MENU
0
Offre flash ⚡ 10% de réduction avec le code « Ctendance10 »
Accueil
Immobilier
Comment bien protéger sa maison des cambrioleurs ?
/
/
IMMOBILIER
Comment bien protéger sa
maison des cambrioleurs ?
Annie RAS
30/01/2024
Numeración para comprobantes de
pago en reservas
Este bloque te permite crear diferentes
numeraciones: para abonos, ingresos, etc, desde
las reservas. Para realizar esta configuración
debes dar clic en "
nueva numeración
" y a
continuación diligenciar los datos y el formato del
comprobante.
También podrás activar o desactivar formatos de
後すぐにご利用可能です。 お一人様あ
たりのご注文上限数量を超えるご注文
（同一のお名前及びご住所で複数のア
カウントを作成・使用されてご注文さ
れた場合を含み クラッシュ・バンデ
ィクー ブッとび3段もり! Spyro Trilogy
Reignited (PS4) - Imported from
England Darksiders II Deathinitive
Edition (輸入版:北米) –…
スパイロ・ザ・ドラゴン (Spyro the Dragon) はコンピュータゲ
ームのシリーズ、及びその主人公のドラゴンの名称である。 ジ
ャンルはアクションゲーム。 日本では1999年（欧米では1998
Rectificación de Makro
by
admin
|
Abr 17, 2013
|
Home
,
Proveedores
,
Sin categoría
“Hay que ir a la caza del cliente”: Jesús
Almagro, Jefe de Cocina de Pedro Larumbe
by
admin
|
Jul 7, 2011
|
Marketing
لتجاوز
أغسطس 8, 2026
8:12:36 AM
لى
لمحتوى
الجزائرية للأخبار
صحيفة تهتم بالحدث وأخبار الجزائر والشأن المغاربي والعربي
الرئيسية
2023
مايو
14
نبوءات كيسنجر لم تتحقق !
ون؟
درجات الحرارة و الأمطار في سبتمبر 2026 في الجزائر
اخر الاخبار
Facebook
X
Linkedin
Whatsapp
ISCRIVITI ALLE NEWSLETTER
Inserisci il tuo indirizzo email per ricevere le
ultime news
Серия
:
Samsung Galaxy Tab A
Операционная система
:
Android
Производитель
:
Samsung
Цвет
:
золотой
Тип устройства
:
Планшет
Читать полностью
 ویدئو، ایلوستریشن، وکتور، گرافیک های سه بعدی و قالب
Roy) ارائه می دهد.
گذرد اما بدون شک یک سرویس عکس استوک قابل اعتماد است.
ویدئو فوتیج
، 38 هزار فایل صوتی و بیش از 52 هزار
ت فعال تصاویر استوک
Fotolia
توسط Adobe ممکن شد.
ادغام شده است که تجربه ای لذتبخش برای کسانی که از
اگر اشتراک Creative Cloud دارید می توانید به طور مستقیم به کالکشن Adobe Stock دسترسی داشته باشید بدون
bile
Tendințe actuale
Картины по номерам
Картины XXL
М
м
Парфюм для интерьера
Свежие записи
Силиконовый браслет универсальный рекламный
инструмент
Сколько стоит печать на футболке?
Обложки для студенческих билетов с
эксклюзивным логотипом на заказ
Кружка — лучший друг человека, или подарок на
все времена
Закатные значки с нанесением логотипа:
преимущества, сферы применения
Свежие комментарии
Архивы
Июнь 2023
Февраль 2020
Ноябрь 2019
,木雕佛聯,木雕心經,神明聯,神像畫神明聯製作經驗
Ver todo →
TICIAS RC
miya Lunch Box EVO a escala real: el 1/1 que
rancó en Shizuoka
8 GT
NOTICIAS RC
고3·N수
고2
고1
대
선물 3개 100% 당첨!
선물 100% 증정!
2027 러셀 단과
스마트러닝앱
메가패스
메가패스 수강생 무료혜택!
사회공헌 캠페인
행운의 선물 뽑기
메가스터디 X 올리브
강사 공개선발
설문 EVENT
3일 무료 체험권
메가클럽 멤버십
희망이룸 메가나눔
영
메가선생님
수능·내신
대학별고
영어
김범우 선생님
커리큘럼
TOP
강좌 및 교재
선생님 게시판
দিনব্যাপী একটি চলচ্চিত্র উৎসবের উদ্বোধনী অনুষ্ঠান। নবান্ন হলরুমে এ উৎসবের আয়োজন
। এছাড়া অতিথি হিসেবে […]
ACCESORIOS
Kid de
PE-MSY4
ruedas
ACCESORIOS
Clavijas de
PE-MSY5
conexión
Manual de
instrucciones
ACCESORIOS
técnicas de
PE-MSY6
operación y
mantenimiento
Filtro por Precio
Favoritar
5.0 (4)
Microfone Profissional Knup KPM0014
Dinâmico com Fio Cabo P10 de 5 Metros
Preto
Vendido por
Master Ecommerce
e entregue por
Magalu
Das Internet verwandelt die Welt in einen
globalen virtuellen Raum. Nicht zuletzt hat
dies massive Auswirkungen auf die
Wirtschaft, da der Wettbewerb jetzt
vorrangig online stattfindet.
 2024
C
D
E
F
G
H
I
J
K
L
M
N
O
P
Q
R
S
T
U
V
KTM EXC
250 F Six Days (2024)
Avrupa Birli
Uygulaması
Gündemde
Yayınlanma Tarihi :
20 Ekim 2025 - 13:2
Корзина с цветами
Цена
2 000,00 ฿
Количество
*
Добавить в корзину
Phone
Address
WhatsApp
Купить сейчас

--------

### Task objective
For the string "bien", show each line of the listing where it appears.

### Response to the exercise
Comment bien protéger sa maison des cambrioleurs ?
Comment bien protéger sa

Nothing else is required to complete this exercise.